Furthermore, we evaluated whether the presence of aSAH would impede the sensitivity of the DLM. Remarkably, the algorithm performed independently of the Fisher grade with additional presence of parenchymal or intraventricular hemorrhage neither decreasing detection rates nor increasing FPs/scan. Therefore, the DLM provides high feasibility and detection sensitivity even in severe aSAH with potential hydrocephalus or midline shift possibly leading to an overall complex image of the brain28.

CTA-based detection of intracranial aneurysms can be time consuming and challenging and shows a large variability among physicians, especially for small aneurysms.
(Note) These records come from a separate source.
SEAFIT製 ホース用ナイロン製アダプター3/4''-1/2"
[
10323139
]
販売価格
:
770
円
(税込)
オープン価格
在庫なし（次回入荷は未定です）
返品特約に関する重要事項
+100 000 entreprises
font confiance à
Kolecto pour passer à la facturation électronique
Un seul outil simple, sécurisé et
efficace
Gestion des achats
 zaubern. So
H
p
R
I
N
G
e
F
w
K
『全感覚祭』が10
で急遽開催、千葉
They present a highly variable interrater agreement depending on various factors, e.g., localization and subspecialty training, hence resulting in a lower detection rate than larger aneurysms even for experienced clinicians13,14. In this study, we aimed to overcome these limitations by establishing a robust reference standard based on review of CTA scans and reports by three readers as well as availability of DSA in the majority of patients to find aneurysms potentially not been described in the initial CTA report.
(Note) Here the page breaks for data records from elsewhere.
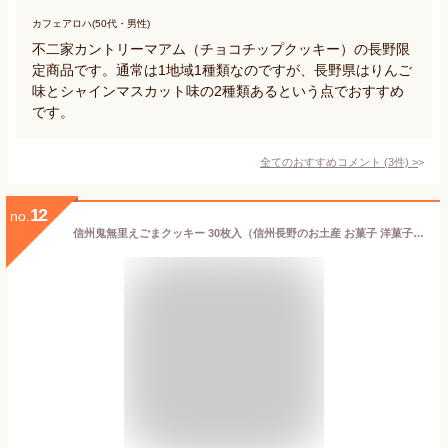
カフェアロハ(50代・男性)
不二家カントリーマアム（チョコチップクッキー）の長野限
定商品です。通常は1地域1種類なのですが、長野県はりんご
味とシャインマスカット味の2種類あるという点でおすすめ
です。
全てのおすすめコメント
(
3
件)
>
12
no.
信州鬼無里えごまクッキー 30枚入（信州長野のお土産 お菓子 洋菓子 荏胡麻クッキー エゴマ菓子 土産 おみやげ 長野県 銘菓 長野土産 長野お土産 通販）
As proof of concept, the results of this study indicate that deep learning is able to provide sufficient detection of aneurysms in aSAH, especially of larger ones, which are bearing the highest risk of rupture24,25,26. With an overall detection rate of 82%, the DLM enables detection rates comparable to a human reader (e.g., sensitivity 83% for UIAs > 3 mm in the study by Park et al.10). In this context, the DLM may provide support to physicians that lack concentration due to fatigue or lack of training. This is important in the setting of aSAH if the treating physician detects one aneurysm, preferably the one causing the bleeding, but potentially misses a second aneurysm caused by decreased concentration due to the “satisfaction of search” phenomenon16,29,30. Nevertheless, the DLM should be further improved to achieve 100% detection sensitivity, which is required to guarantee patient safety in aSAH.

Limitations

Besides its retrospective design, our study has a few limitations. Although scans from five different CT scanners were included in this study, 91% were acquired using the iCT, hence the true performance of the DLM on CTA images acquired on different scanners besides the iCT is unknown and the evaluation of generalizability is limited. This limitation should be addressed in future studies. Being a single-center study, only two scans were included from referring institutions, therefore a multi-center study investigating the performance of the DLM on other CT scanners using different protocols should be conducted. Further, we did not include previously treated aneurysms; hence, the detection performance in these patients (with additional artifacts potentially impeding detection) still needs to be investigated.

Conclusions

In conclusion, we developed a DLM able to provide sufficient detection of aneurysms in aSAH with almost 100% sensitivity for aneurysms > 100 mm3 (~ mean diameter of 6 mm). Furthermore, high volumetric correlation to human segmentations and a low number of FPs/scan were obtained. Confounders such as cerebral circulation and bleeding severity did not significantly affect the performance of the DLM. Additional training is required to increase sensitivity for smaller aneurysms; however, the DLM may already be of assistance to treating physicians by providing automated detection of aneurysms in aSAH.